These five studies have been combined into a meta-analysis, showing that targeting lactate clearance was beneficial:
However, these studies are horrifically heterogeneous. For example, Tian 2012 used lactate clearance >10% in the control group, whereas Yu 2013 used this same goal in the experimental group (table below, red text). It's simply not valid to combine such heterogeneous studies into a meta-analysis.
Ultimately, the available evidence is limited (3). However, it is doubtful that trying to “normalize” the lactate is beneficial. Septic patients probably aren't supposed to have a “normal” lactate (an example of inappropriate euboxia).
I recently cared for a patient nearly killed by this concept. A morbidly obese young woman presented to an outside hospital with influenza pneumonia. She met qSOFA criteria due to tachypnea and a blood pressure of 95/60 (her baseline). To comply with CMS regulations, the hospital recently implemented a sepsis order set including 30 cc/kg fluid. The trigger was pulled. Following a single keystroke, she received nearly four liters of saline (dosed per actual weight) plus several IV bags of antibiotics. That pushed her into full-blown ARDS, precipitating a one-week stint on the ventilator while we diuresed her.
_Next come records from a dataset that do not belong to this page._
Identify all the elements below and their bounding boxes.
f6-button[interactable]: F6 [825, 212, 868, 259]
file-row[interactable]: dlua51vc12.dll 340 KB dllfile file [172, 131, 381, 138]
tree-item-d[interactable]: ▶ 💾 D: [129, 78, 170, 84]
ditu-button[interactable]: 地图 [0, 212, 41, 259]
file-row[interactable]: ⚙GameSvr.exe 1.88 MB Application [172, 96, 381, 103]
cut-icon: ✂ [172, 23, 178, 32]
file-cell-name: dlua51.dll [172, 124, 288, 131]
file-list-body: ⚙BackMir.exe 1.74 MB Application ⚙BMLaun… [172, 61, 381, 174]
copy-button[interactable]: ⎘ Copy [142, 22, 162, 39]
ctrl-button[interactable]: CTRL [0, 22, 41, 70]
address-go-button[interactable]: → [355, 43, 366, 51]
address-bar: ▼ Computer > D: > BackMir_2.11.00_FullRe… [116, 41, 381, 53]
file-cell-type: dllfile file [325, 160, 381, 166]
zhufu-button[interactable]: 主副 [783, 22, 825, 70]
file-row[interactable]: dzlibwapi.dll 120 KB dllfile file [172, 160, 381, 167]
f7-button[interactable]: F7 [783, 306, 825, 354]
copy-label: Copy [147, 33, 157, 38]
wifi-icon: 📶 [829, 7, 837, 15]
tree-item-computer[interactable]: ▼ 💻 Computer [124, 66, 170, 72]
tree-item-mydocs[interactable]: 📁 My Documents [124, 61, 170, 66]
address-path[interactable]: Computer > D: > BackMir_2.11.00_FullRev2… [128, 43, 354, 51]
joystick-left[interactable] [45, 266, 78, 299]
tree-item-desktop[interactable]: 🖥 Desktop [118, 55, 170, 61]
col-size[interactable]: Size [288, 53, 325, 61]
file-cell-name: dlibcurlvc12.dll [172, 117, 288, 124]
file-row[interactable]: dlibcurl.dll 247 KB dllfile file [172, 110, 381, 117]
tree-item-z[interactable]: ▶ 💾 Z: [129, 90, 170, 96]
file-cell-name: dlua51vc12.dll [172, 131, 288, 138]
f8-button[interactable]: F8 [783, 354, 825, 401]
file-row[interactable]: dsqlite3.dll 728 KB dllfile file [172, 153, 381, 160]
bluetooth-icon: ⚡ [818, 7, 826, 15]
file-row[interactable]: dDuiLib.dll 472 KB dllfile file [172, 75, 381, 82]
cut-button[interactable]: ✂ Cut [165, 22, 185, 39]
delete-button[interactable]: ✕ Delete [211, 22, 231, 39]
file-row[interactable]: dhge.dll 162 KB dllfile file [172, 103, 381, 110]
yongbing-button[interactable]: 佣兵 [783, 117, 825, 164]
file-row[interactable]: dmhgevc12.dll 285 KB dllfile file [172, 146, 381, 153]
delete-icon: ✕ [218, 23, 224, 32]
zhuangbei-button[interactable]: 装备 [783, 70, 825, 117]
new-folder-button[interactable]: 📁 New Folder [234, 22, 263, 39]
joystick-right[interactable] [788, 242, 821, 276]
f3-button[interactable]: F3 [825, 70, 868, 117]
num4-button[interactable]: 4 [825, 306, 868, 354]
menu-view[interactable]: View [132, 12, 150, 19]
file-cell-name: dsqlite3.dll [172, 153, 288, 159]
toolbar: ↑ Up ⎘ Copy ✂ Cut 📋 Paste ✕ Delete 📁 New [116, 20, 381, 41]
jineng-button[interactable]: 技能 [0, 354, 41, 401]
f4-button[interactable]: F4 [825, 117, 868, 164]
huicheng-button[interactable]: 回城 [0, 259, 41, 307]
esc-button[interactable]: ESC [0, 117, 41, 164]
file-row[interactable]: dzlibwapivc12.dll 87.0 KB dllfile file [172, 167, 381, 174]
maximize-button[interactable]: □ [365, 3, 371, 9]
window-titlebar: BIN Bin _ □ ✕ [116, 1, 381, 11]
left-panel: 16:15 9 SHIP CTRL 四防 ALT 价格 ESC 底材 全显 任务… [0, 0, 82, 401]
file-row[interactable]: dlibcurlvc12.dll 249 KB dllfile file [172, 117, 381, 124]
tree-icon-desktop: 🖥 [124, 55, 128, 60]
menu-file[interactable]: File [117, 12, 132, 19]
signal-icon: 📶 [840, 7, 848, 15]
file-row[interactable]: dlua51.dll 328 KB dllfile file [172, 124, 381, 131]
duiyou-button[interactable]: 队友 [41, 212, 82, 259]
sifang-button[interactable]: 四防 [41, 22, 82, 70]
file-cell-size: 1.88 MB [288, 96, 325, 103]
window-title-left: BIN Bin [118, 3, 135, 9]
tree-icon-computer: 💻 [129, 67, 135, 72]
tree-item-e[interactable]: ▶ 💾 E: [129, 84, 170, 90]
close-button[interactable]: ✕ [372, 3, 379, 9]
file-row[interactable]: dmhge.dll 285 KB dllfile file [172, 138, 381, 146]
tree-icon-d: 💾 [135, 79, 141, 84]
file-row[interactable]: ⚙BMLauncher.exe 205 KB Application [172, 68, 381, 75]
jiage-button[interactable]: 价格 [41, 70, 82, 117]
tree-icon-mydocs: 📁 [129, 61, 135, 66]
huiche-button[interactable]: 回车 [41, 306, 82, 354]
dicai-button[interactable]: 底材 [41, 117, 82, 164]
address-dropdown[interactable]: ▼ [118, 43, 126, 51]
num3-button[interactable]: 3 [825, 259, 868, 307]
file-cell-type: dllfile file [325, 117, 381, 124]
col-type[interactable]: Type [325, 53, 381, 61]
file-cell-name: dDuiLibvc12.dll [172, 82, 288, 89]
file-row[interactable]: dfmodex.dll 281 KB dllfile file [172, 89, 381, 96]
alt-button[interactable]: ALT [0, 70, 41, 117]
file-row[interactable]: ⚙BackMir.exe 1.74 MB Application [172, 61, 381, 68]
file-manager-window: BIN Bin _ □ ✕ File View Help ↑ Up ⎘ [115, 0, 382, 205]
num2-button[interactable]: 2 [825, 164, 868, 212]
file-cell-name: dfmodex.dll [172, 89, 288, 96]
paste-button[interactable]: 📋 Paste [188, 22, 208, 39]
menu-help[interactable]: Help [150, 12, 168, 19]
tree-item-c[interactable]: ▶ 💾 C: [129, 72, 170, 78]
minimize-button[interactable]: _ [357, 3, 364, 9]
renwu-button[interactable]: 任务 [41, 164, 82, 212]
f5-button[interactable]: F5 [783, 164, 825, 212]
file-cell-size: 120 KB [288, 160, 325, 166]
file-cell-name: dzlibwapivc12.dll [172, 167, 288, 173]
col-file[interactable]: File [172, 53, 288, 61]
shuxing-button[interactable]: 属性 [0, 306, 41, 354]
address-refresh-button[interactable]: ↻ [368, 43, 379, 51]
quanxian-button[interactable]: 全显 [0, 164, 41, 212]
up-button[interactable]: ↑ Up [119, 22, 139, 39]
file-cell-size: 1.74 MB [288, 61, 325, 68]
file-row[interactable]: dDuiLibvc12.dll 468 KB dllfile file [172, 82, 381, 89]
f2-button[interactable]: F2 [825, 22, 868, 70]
Let's be honest: nobody really knows the right amount of fluid to give to a patient with sepsis. 30 cc/kg is a reasonable dose for most patients. However, the concept that every patient must receive 30 cc/kg fluid is nuts. For example, septic shock does sometimes coexist with hypervolemia in patients with CHF or pulmonary hypertension (an example of Hickam's Dictum, above).
The above algorithm may be frankly dangerous. For example, consider the recommendation that a patient with ARDS and either hypotension or hyperlactatemia may be intubated to facilitate fluid administration (4). This is dubious for many reasons:
- We must always consider the entire patient to answer the key question: what physiologic process represents this patient's greatest life-threat? For many patients with ARDS and mild hypotension/hyperlactatemia, their primary life-threat is ARDS. In that case, the risk of large-volume resuscitation outweighs the possible benefit.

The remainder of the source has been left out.